In addition to the epic-length emails, my father became convinced that his camera (yes--he remained an avid photographer until his last moments) would soon be able to operate at the clap of his hands. He would obsess for hours over his camera, pressing buttons, flicking toggles and clapping his hands. By the end, his master plan for control was reduced to tapping an arcane pattern on the handles of his walker, which he believed was going to manage everything from email to the lights, via his camera. I see him now on the couch, hunched over his walker, his wasted arms still shockingly strong, gripping the handles, tapping and stroking with his fingers, each breath sucked in through the saliva-full O of his mouth, pursed in concentration. It was the same breath he took when he was beginning to relish a debate. No doubt it was the soundtrack that accompanied his fingers as he hit "caps lock" and wrote his emails. I could recognize his signature intake of concentrated breath with my eyes closed. It found me cross-country skiing.
No sooner was I aware of his presence as I skied, than it was gone. I was fully me again, skiing uphill, exhausted. Sad. Also happy.
I'd known he was around.
It happened again a few days ago, an early morning ski, my partner and I were the first tracks on the fresh white corduroy, the only sound the swish-whisper-scrape of our skis across the snow, grainy with cold. At first I thought I was hearing someone skiing up on me from behind, but there was no one. After I'd looked around for the third time I realized it was him I was feeling.

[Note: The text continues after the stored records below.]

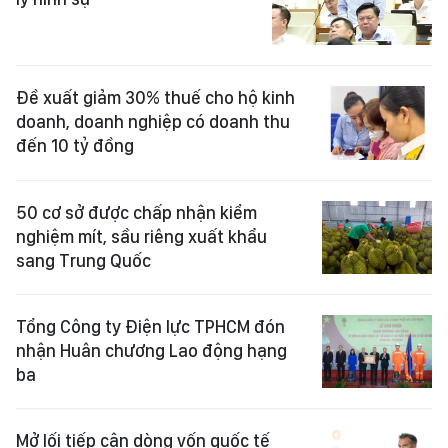
Đề xuất giảm 30% thuế cho hộ kinh
doanh, doanh nghiệp có doanh thu
đến 10 tỷ đồng
50 cơ sở được chấp nhận kiểm
nghiệm mít, sầu riêng xuất khẩu
sang Trung Quốc
Tổng Công ty Điện lực TPHCM đón
nhận Huân chương Lao động hạng
ba
Mở lối tiếp cận dòng vốn quốc tế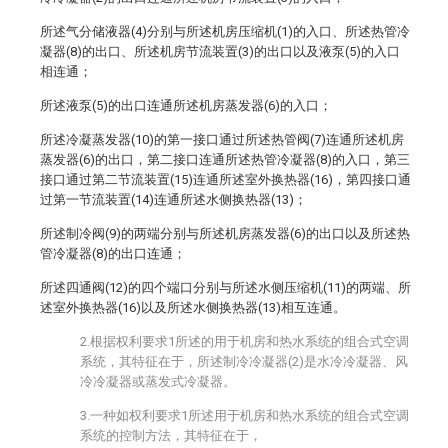
所述气分储液器(4)分别与所述机房压缩机(1)的入口、所述热管冷
凝器(8)的出口、所述机房节流装置(3)的出口以及液泵(5)的入口
相连通；
所述液泵(5)的出口连通所述机房蒸发器(6)的入口；
所述冷凝蒸发器(10)的第一接口通过所述热管阀(7)连通所述机房
蒸发器(6)的出口，第二接口连通所述热管冷凝器(8)的入口，第三
接口通过第二节流装置(15)连通所述室外换热器(16)，第四接口通
过第一节流装置(14)连通所述水侧换热器(13)；
所述制冷阀(9)的两端分别与所述机房蒸发器(6)的出口以及所述热
管冷凝器(8)的出口连通；
所述四通阀(12)的四个端口分别与所述水侧压缩机(11)的两端、所
述室外换热器(16)以及所述水侧换热器(13)相互连通。
2.根据权利要求1所述的用于机房和热水系统的组合式空调
系统，其特征在于，所述制冷冷凝器(2)是水冷冷凝器、风
冷冷凝器或蒸发式冷凝器。
3.一种如权利要求1所述用于机房和热水系统的组合式空调
系统的控制方法，其特征在于，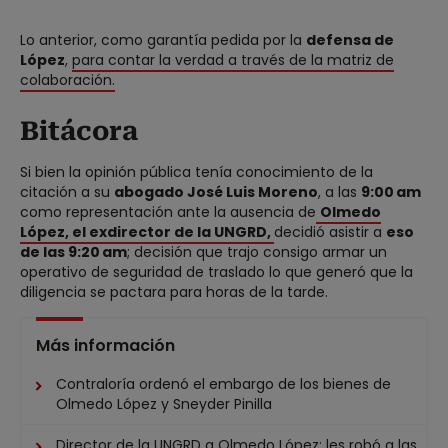
Lo anterior, como garantía pedida por la
defensa de
López
,
para contar la verdad a través de la matriz de
colaboración.
Bitácora
Si bien la opinión pública tenía conocimiento de la
citación a su
abogado José Luis Moreno
, a las
9:00 am
como representación ante la ausencia de
Olmedo
López, el exdirector de la UNGRD,
decidió asistir a
eso
de las 9:20 am
; decisión que trajo consigo armar un
operativo de seguridad de traslado lo que generó que la
diligencia se pactara para horas de la tarde.
Más información
Contraloría ordenó el embargo de los bienes de
Olmedo López y Sneyder Pinilla
Director de la UNGRD a Olmedo López: les robó a las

I was with him when he died; a stroke of luck, as strange as that may sound. But it granted me the privilege of feeling the sizzle of energy as his solid-earth life left him, that electric sparkle of angel dust that passed through space, through me, assuring me that he wasn't gone, he was transformed, a radiance in the universe that I might feel from time to time, if I was willing. And yet, he was also gone, an understanding that has sunk in slowly, every time I think of him, and realize, as if anew, his physical absence.
It is death that consoles, alas, and makes us live. It is the goal of life, and its only hope, that, like an elixir, elevates us and intoxicates us and gives us the heart to walk into the night, through the storm, and the snow and the frost
It is the terrace that opens on the unknown skies
I can't choose when my father's energy will manifest from those unknown skies, but I am consoled, elevated and, yes, even intoxicated, by the knowledge that death is more mysterious than I expected.